Ni pitié, ni injure, juste une société tolérante. C’est l’espoir et l’objectif de Cécile Kyenge. Première femme d’origine africaine à entrer dans un gouvernement en Italie, elle espère avoir le temps de changer les mentalités de la société de son pays d’adoption. Soixante pour-cent des Italiens se disent conscients que les étrangers sont victimes de discrimination. Pourtant, les actes racistes ont augmenté fortement ces dernières années et la ministre de l’Intégration est elle-même devenue la cible d’attaques quasi quotidiennes, notamment sur Internet. Entretien.

Vous demandez au chef de la Ligue du Nord d’intervenir pour faire cesser toute attaque raciste contre votre personne de la part de ses militants, alors que, jusqu’ici, vous aviez plutôt évité de répondre aux provocations. Pourquoi ?

En effet, je demande un vrai changement culturel. Chacun de nous doit prendre ses responsabilités. Chacun de nous doit contribuer à la création d’un climat serein dans lequel il peut y avoir une vraie confrontation entre les idées et les personnes. J’attends donc à présent que le leader de ce parti, qui m’attaque depuis plusieurs jours, intervienne personnellement. Je suis d’accord de débattre, de me confronter aux idées politiques de la Ligue du Nord, mais je refuse les insultes.

Comment expliquez-vous que les attaques verbales contre vous aient augmenté ces derniers temps, alors que le sénateur Calderoli, après vous avoir insultée, avait promis de vous envoyer des fleurs pour s’excuser ?

Les fleurs sont bien arrivées, mais je les ai apportées à la chapelle de Notre-Dame du Bon Conseil… (sourire). Je ne pense pas que ce soit un fait personnel. C’est un fait culturel et nous devons tout mettre en œuvre pour que le changement culturel puisse vraiment se mettre en place en Italie.

Vous attendiez-vous à ces attaques avant de devenir ministre ?

Pas à ce point-là, non. Il faut être prêt à tout, surtout lorsqu’on assume une charge et des responsabilités. Il faut pouvoir affronter chaque difficulté. Je ne m’attendais pas à une telle violence, mais j’étais prête.

Avant d’être ministre, aviez-vous ressenti la même hostilité ou est-ce la charge politique qui attire les attaques ?

J’ai connu des incidents hostiles, mais jamais à ce niveau-là. Je crois que certains actes ont augmenté à cause de la peur de la diversité.
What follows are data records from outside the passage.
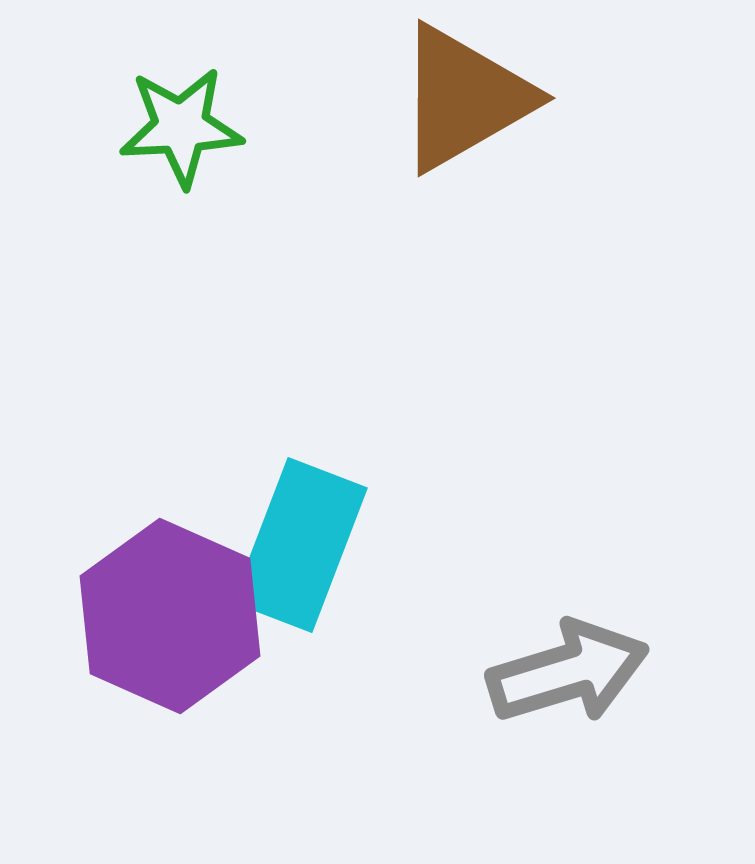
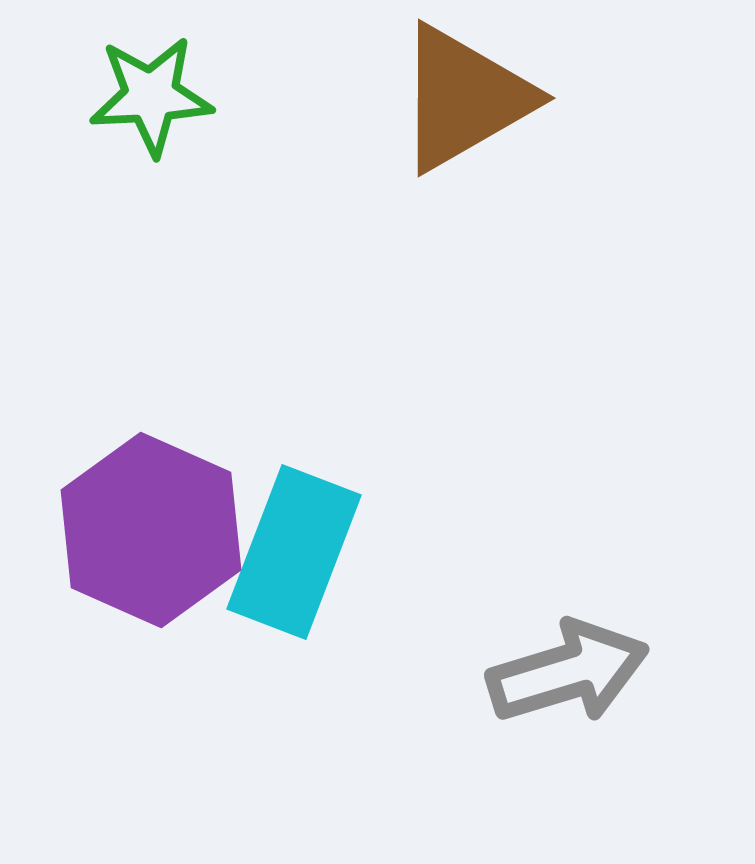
green star: moved 30 px left, 31 px up
cyan rectangle: moved 6 px left, 7 px down
purple hexagon: moved 19 px left, 86 px up
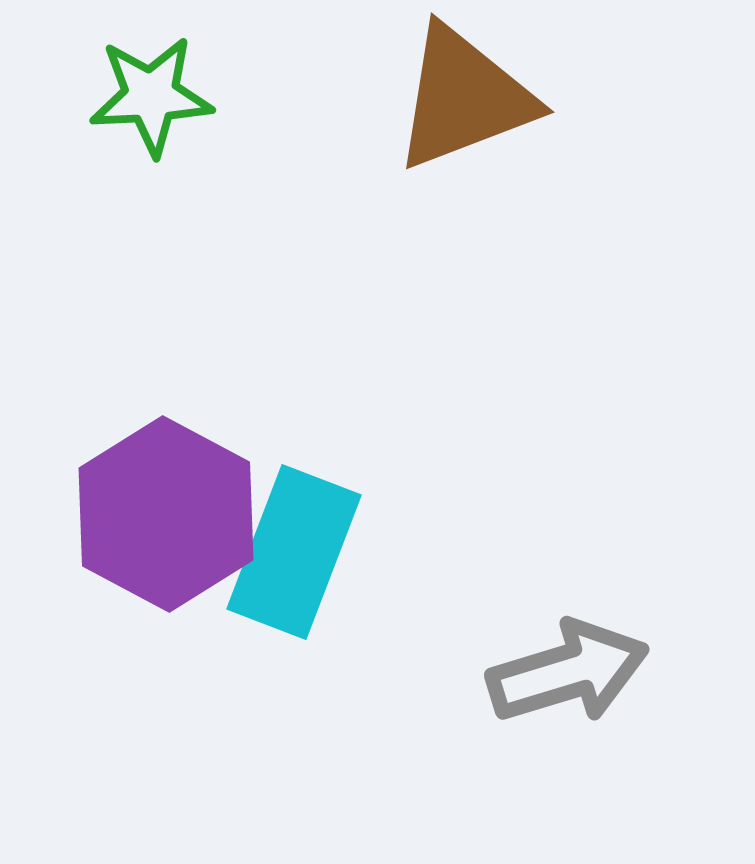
brown triangle: rotated 9 degrees clockwise
purple hexagon: moved 15 px right, 16 px up; rotated 4 degrees clockwise
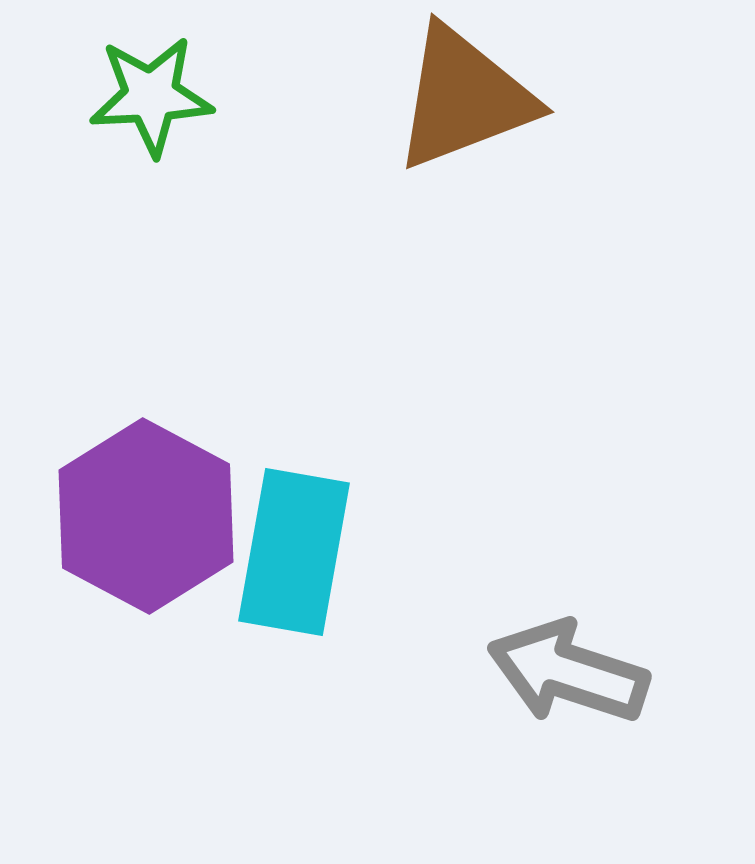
purple hexagon: moved 20 px left, 2 px down
cyan rectangle: rotated 11 degrees counterclockwise
gray arrow: rotated 145 degrees counterclockwise
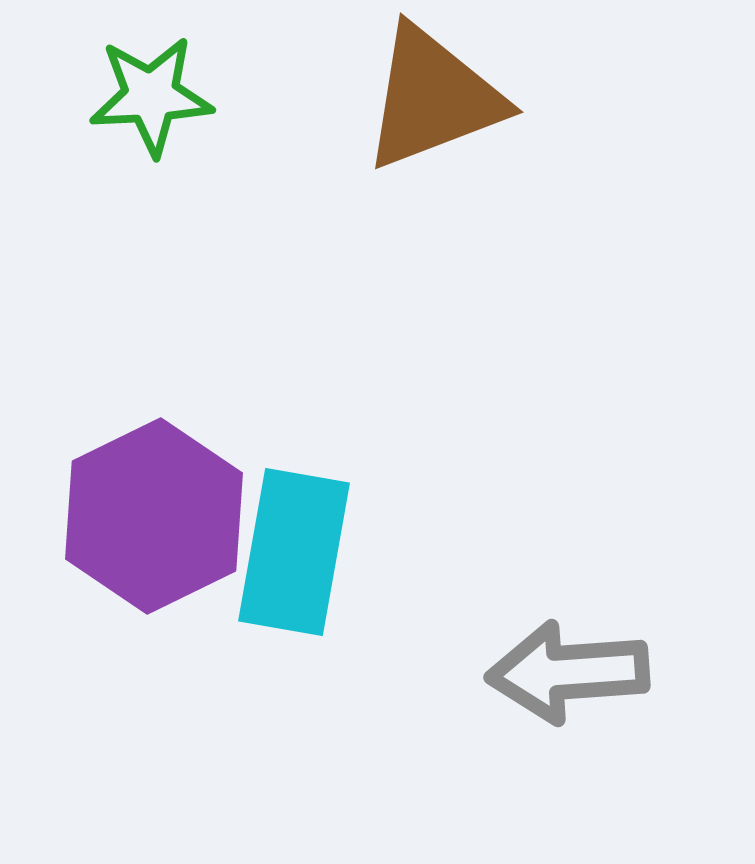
brown triangle: moved 31 px left
purple hexagon: moved 8 px right; rotated 6 degrees clockwise
gray arrow: rotated 22 degrees counterclockwise
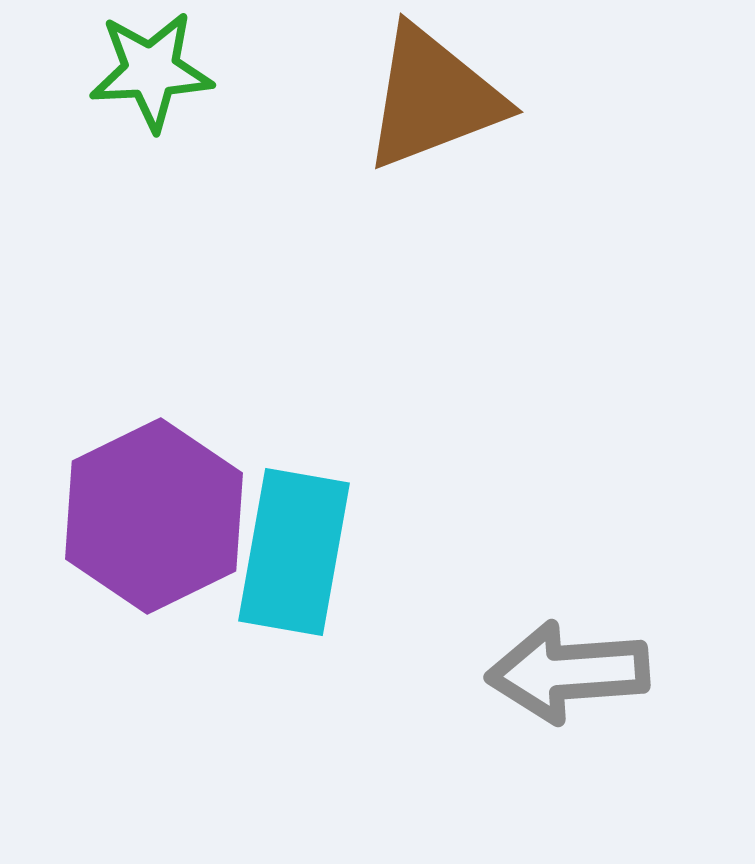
green star: moved 25 px up
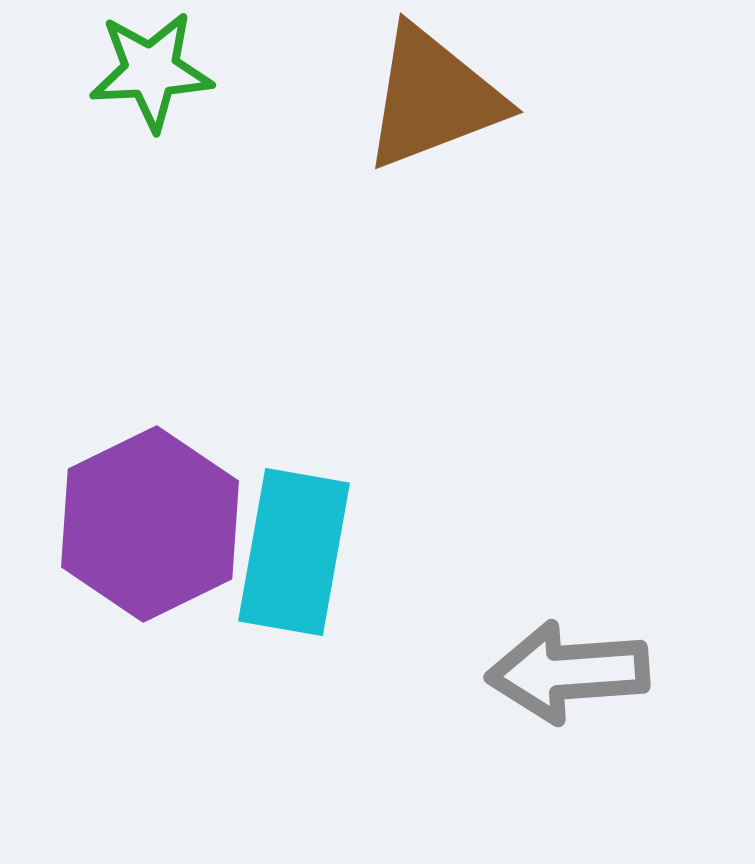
purple hexagon: moved 4 px left, 8 px down
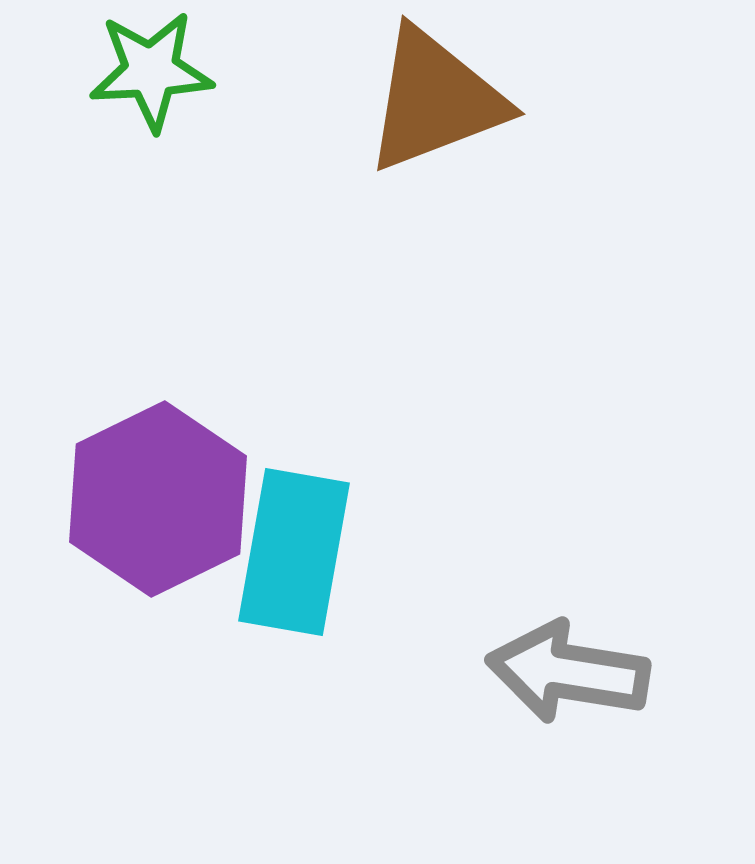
brown triangle: moved 2 px right, 2 px down
purple hexagon: moved 8 px right, 25 px up
gray arrow: rotated 13 degrees clockwise
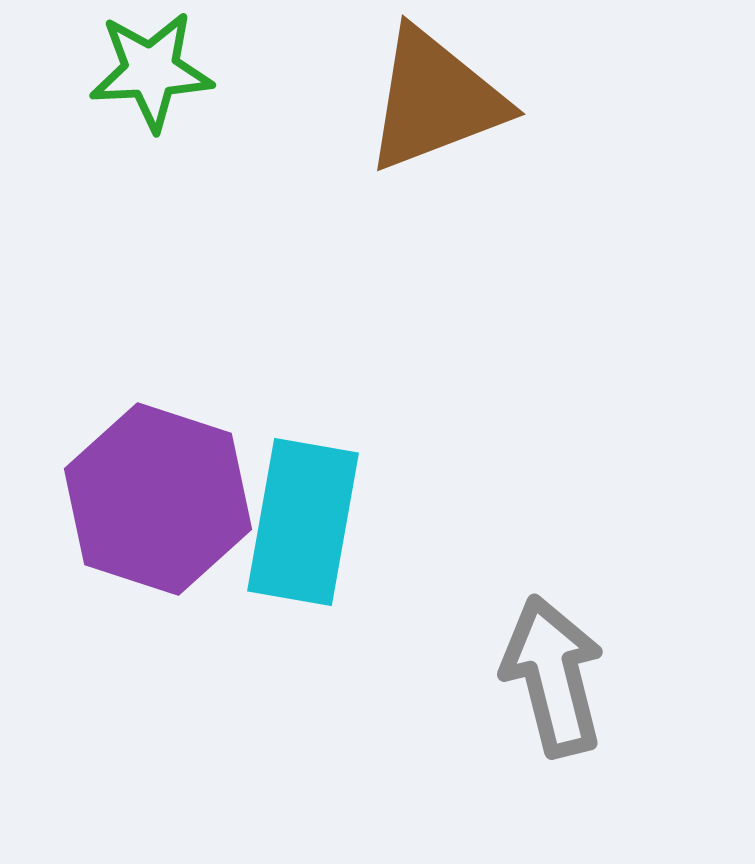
purple hexagon: rotated 16 degrees counterclockwise
cyan rectangle: moved 9 px right, 30 px up
gray arrow: moved 15 px left, 4 px down; rotated 67 degrees clockwise
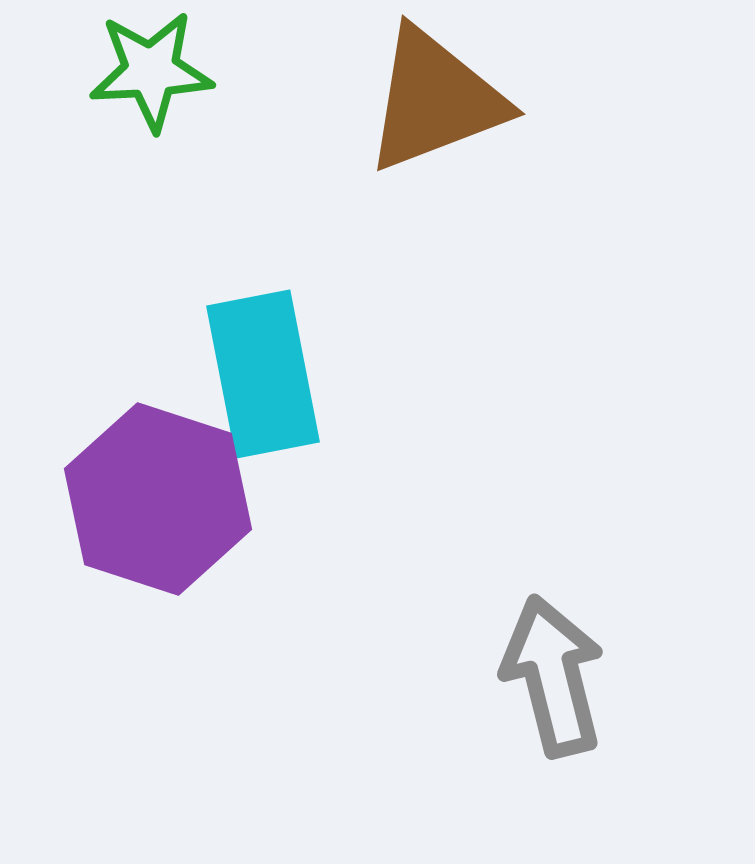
cyan rectangle: moved 40 px left, 148 px up; rotated 21 degrees counterclockwise
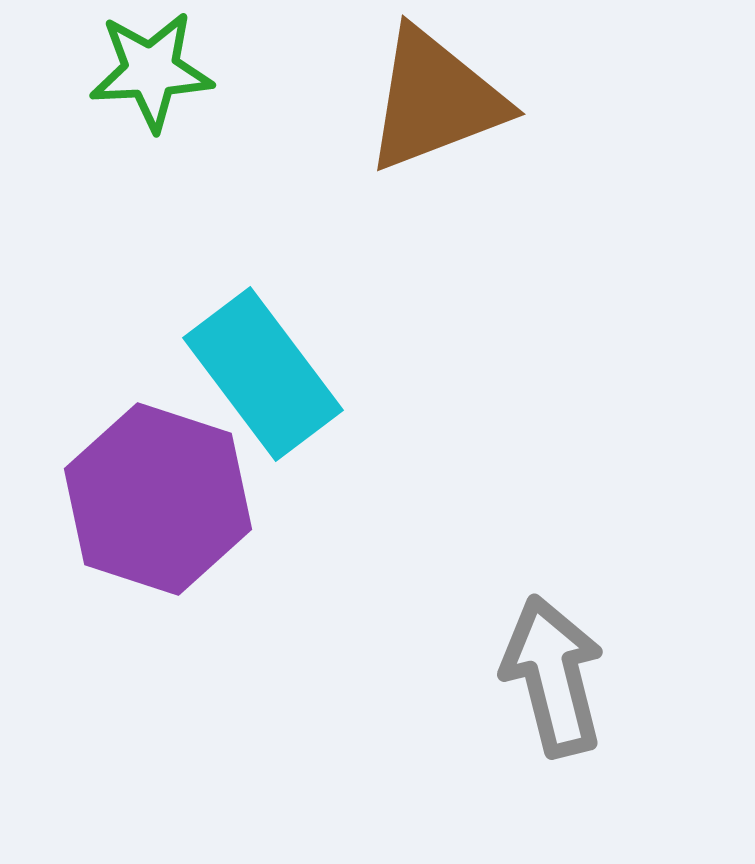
cyan rectangle: rotated 26 degrees counterclockwise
Quand les personnes considèrent que la diversité constitue une menace, il faut vraiment intervenir avec une campagne d’information pour mieux faire connaître les autres, pour faire comprendre que les différences ne tuent pas, mais enrichissent.

Pensez-vous que les Italiens soient plus racistes que d’autres ?

Pas tous. J’ai reçu beaucoup de marques de soutien, notamment un soutien transcendant les partis politiques. L’Italie, en ce moment, est seulement étouffée par certaines voix qui hurlent malheureusement plus fort que les autres.

En Europe, vous êtes devenue, en quelque sorte, un symbole de la lutte contre le racisme. Cela vous donne-t-il plus de force ?

Oui, cela renforce ma position, mais il faut aussi souligner que c’est grâce à ce statut que je réussis à défendre les plus faibles, que je peux parler au nom de toutes ces personnes qui subissent des discriminations raciales, mais qui n’ont pas la force ou la capacité de réagir. Il est de notre responsabilité, quand on exerce le pouvoir, de défendre les plus faibles.

Vous voulez lancer une grande campagne contre le racisme, ce qui est assez nouveau en Italie. Quels résultats espérez-vous ?

Le changement est déjà en cours. Il y a actuellement une grande sensibilisation en ce qui concerne la citoyenneté et le droit du sol. Une grande sensibilisation en ce qui concerne la prise de conscience du racisme. C’est à partir de là qu’on peut commencer à trouver des solutions et tenter d’établir un plan pour obtenir des résultats. Le changement est donc déjà en cours.

Tiendrez-vous compte des réalités multiculturelles dans les autres pays d’Europe, par exemple en France ou en Belgique ?

Je crois que chaque pays a un parcours particulier. L’Italie n’a pas besoin de copier un autre modèle d’intégration. C’est un pays qui a connu dans son histoire la souffrance de l’émigration et, aujourd’hui, son expérience d’immigration n’est pas comparable à celle de la France ou d’un autre pays. Nous devons partir de l’expérience sur le terrain en Italie. C’est à partir de là que nous réussirons à créer un modèle de société multiculturelle propre à notre pays.